**** RECORDED INFORMATION

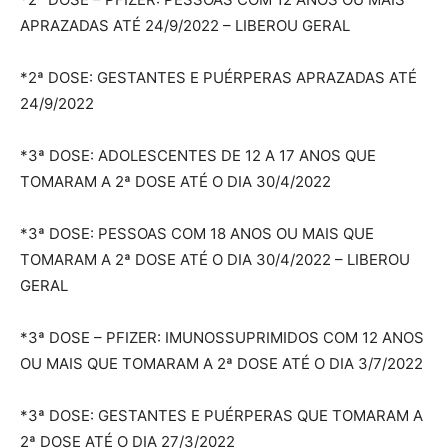
APRAZADAS ATÉ 24/9/2022 – LIBEROU GERAL
*2ª DOSE: GESTANTES E PUÉRPERAS APRAZADAS ATÉ
24/9/2022
*3ª DOSE: ADOLESCENTES DE 12 A 17 ANOS QUE
TOMARAM A 2ª DOSE ATÉ O DIA 30/4/2022
*3ª DOSE: PESSOAS COM 18 ANOS OU MAIS QUE
TOMARAM A 2ª DOSE ATÉ O DIA 30/4/2022 – LIBEROU
GERAL
*3ª DOSE – PFIZER: IMUNOSSUPRIMIDOS COM 12 ANOS
OU MAIS QUE TOMARAM A 2ª DOSE ATÉ O DIA 3/7/2022
*3ª DOSE: GESTANTES E PUÉRPERAS QUE TOMARAM A
2ª DOSE ATÉ O DIA 27/3/2022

********

#### WORK ORDER
Would you please show every line of the material above that includes the string "TOMARAM"?

#### WRITTEN ANSWER
TOMARAM A 2ª DOSE ATÉ O DIA 30/4/2022
TOMARAM A 2ª DOSE ATÉ O DIA 30/4/2022 – LIBEROU
OU MAIS QUE TOMARAM A 2ª DOSE ATÉ O DIA 3/7/2022
*3ª DOSE: GESTANTES E PUÉRPERAS QUE TOMARAM A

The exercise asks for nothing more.